Perhaps even more ridiculous than the tax itself is the list of its intended targets. Anyone requiring the services of a carpet cleaner, janitor, landscaper or fortune-teller will feel the pain. That’s bad enough, but the story of the service tax gets downright terrifying when the full extent of the lobbyist influence in the process is examined.
The Detroit News reported last week that state Rep. Steve Bieda (D-Warren) acknowledged that lobbyists played a key role in determining which services would be taxed. Apparently, the state is not only trying to kill small business, but it is also being bribed into exempting the businesses that can afford lobbyists. It should be obvious that the businesses that can afford lobbyists are the ones best able to afford the service tax, and yet their weaker competition is being hit with it instead.
The state government has proved that it can be bought by the highest bidder. As The Detroit News’s report stated: “Bieda, who said he did not draw up the list of newly taxed services, said some of the services taxed do have strong lobbyists.” Of special interest here is Bieda’s determination to avoid taking any credit for the list of taxed services: Even legislators realize how unfair and ridiculous such a list is.

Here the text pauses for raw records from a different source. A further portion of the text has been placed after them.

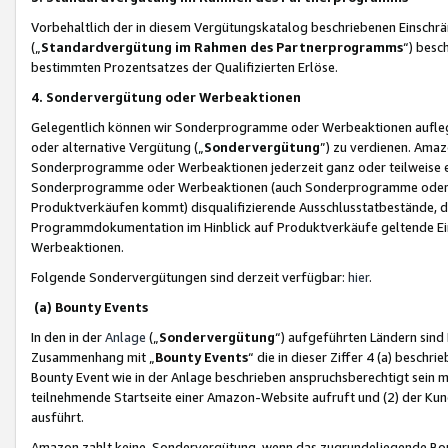
Vorbehaltlich der in diesem Vergütungskatalog beschriebenen Einschr
(„
Standardvergütung im Rahmen des Partnerprogramms
“) besc
bestimmten Prozentsatzes der Qualifizierten Erlöse.
4. Sondervergütung oder Werbeaktionen
Gelegentlich können wir Sonderprogramme oder Werbeaktionen auflegen,
oder alternative Vergütung („
Sondervergütung
”) zu verdienen. Amazo
Sonderprogramme oder Werbeaktionen jederzeit ganz oder teilweise einz
Sonderprogramme oder Werbeaktionen (auch Sonderprogramme oder We
Produktverkäufen kommt) disqualifizierende Ausschlusstatbestände, di
Programmdokumentation im Hinblick auf Produktverkäufe geltende E
Werbeaktionen.
Folgende Sondervergütungen sind derzeit verfügbar:
hier
.
(a) Bounty Events
In den in der
Anlage
(„
Sondervergütung
“) aufgeführten Ländern sind
Zusammenhang mit „
Bounty Events
“ die in dieser Ziffer 4 (a) besch
Bounty Event wie in der Anlage beschrieben anspruchsberechtigt sein mu
teilnehmende Startseite einer Amazon-Website aufruft und (2) der Kun
ausführt.
Amazon zahlt keine Sondervergütung, wenn das zugrundeliegende Boun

Senate Majority Leader Mike Bishop (R-Rochester) made sure to keep tickets for sporting events off the list, because he does not consider them to be luxury items. Or maybe it’s because the Palace of Auburn Hills happens to fall in his district. These legislators’ statements and actions make it evident that even they know how unfair the list is. Yet it was signed into law anyway. Now small businesses that could not afford to have their views represented by lobbyists will face a tax that they also cannot afford.
With such a tax in place, small businesses have only two options. They can hold their own prices steady and hope for the best, or they can lower their prices to compensate for the tax. If they keep their prices the same, the overall cost to the customer will rise because of the tax. This decision carries a substantial risk of losing customers, especially now that Michigan consumers have so little extra cash to spend.
Across the state, citizens are taking pay cuts at their jobs, facing increasing gas prices and surviving an abysmal job market (Michigan’s unemployment rate is 7.2 percent, the highest in the nation). When money is tight, people are much less likely to spend it on nonessential services, especially if these services increase in price. But if small businesses choose to lower their prices to keep the overall price the same for the customer, they will automatically be suffering an unaffordable loss by taking in a smaller profit. This lose-lose situation has painted a bleak future for Michigan’s small businesses.
Massive losses for small businesses result in massive layoffs and increasing unemployment. This causes the state government to create new taxes in order to sustain a growing populace that is out of work. New taxes ruin more businesses, as the lobbyists shut out the voices from our suffering economy. Eventually, everyone who has not abandoned Michigan will be taxed into joblessness. This self-sustaining cycle must be prevented before it drags our struggling state into total economic oblivion.